Answer
The solution set of the equation $6\left| 1-2x \right|-7=11$ is $\left\{ -1,2 \right\}$.
Work Step by Step
Let us consider the following equation involving the absolute value,
$6\left| 1-2x \right|-7=11$
Solve the equation as given below:
Add 7 to both sides:
$\begin{align}
& 6\left| 1-2x \right|-7+7=11+7 \\
& 6\left| 1-2x \right|=18
\end{align}$
Divide by 6 on both sides,
$\begin{align}
& \frac{6\left| 1-2x \right|}{6}=\frac{18}{6} \\
& \left| 1-2x \right|=3
\end{align}$
By using the definition of an absolute function, $\left| x \right|=a\Rightarrow x=a\text{ or }x=-a $
$\begin{align}
& \left| 1-2x \right|=3 \\
& 1-2x=3\text{ or 1}-2x=-3
\end{align}$
Solve the equation $1-2x=3$.
Subtract 1 from both sides:
$\begin{align}
& 1-2x-1=3-1 \\
& -2x=2
\end{align}$
And divide by $-2$ on both sides,
$\begin{align}
& \frac{\left( -2x \right)}{\left( -2 \right)}=\frac{2}{\left( -2 \right)} \\
& x=-1
\end{align}$
Then, solve the second part of the equation $1-2x=-3$
Subtract 1 from both sides,
$\begin{align}
& 1-2x-1=-3-1 \\
& -2x=-4
\end{align}$
Divide by $-2$ on both sides,
$\begin{align}
& \frac{\left( -2x \right)}{\left( -2 \right)}=\frac{\left( -4 \right)}{\left( -2 \right)} \\
& x=2
\end{align}$
Therefore, $ x=-1$ is the solution of the equation.

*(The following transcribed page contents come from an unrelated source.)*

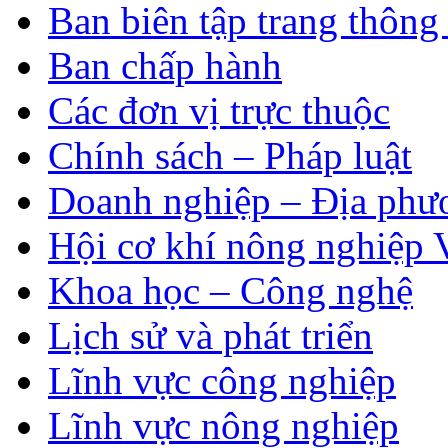
Ban biên tập trang thông 
Ban chấp hành
Các đơn vị trực thuộc
Chính sách – Pháp luật
Doanh nghiệp – Địa phư
Hội cơ khí nông nghiệp 
Khoa học – Công nghệ
Lịch sử và phát triển
Lĩnh vực công nghiệp
Lĩnh vực nông nghiệp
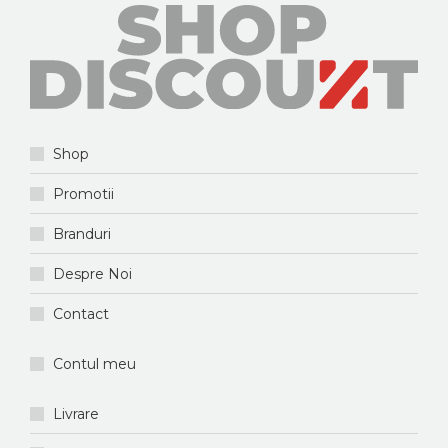
Shop
Promotii
Branduri
Despre Noi
Contact
Contul meu
Livrare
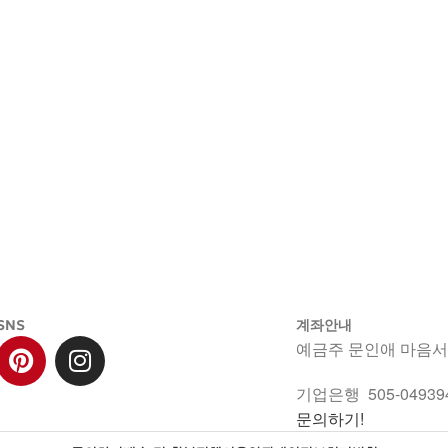
SNS
계좌안내
예금주 문인애 마음
기업은행 505-049394
문의하기!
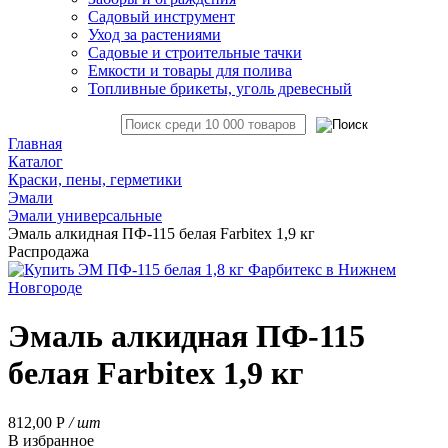
Садовый инструмент
Уход за растениями
Садовые и строительные тачки
Емкости и товары для полива
Топливные брикеты, уголь древесный
Главная
Каталог
Краски, пены, герметики
Эмали
Эмали универсальные
Эмаль алкидная ПФ-115 белая Farbitex 1,9 кг
Распродажа
Эмаль алкидная ПФ-115
белая Farbitex 1,9 кг
812,00
Р
/ шт
В избранное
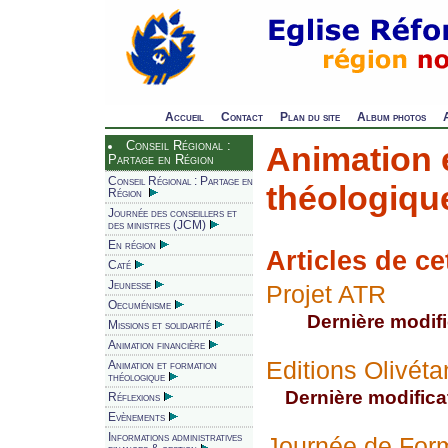
Accueil
Contact
Plan du site
Album photos
Conseil Régional :
Animation 
Partage en Région
Conseil Régional : Partage en
théologiqu
Région
Journée des conseillers et
des ministres (JCM)
En région
Articles de ce
Caté
Jeunesse
Projet ATR
Oecuménisme
Dernière modifi
Missions et solidarité
Animation financière
Editions Olivéta
Animation et formation
théologique
Dernière modificat
Réflexions
Evènements
Informations administratives
Journée de Forma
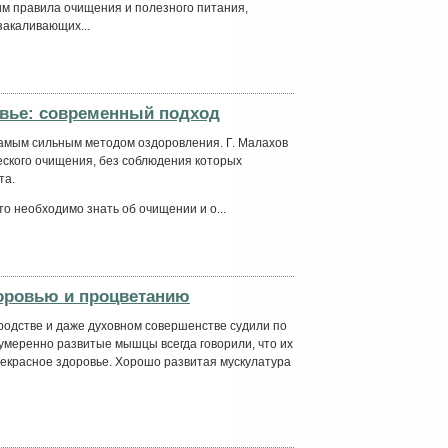
им правила очищения и полезного питания,
закаливающих...
овье: современный подход
амым сильным методом оздоровления. Г. Малахов
еского очищения, без соблюдения которых
та.
то необходимо знать об очищении и о...
оровью и процветанию
ородстве и даже духовном совершенстве судили по
умеренно развитые мышцы всегда говорили, что их
екрасное здоровье. Хорошо развитая мускулатура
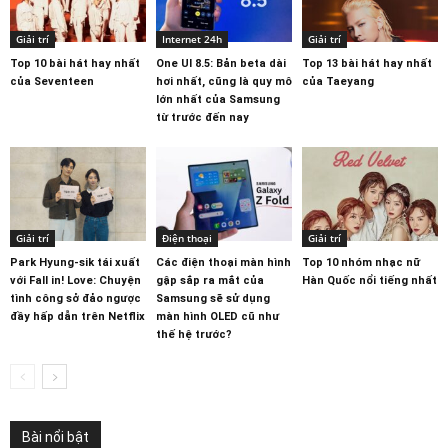
Giải trí
Internet 24h
Giải trí
Top 10 bài hát hay nhất
One UI 8.5: Bản beta dài
Top 13 bài hát hay nhất
của Seventeen
hơi nhất, cũng là quy mô
của Taeyang
lớn nhất của Samsung
từ trước đến nay
Giải trí
Điện thoại
Giải trí
Park Hyung-sik tái xuất
Các điện thoại màn hình
Top 10 nhóm nhạc nữ
với Fall in! Love: Chuyện
gập sắp ra mắt của
Hàn Quốc nổi tiếng nhất
tình công sở đảo ngược
Samsung sẽ sử dụng
đầy hấp dẫn trên Netflix
màn hình OLED cũ như
thế hệ trước?
Bài nổi bật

Check $ x=-1$ in the original equation,
$\begin{align}
& 6\left| 1-2\times \left( -1 \right) \right|-7=11 \\
& 6\left| 1+2 \right|-7=11 \\
& 6\left| 3 \right|-7=11 \\
& 6\times 3-7=11
\end{align}$
And simplify further,
$\begin{align}
& 18-7=11 \\
& 11=11\text{ }\left( \text{true} \right)
\end{align}$
Therefore, $ x=-1$ is the solution of the equation.
Thus, the solution set of the equation $6\left| 1-2x \right|-7=11$ is $\left\{ -1,2 \right\}$.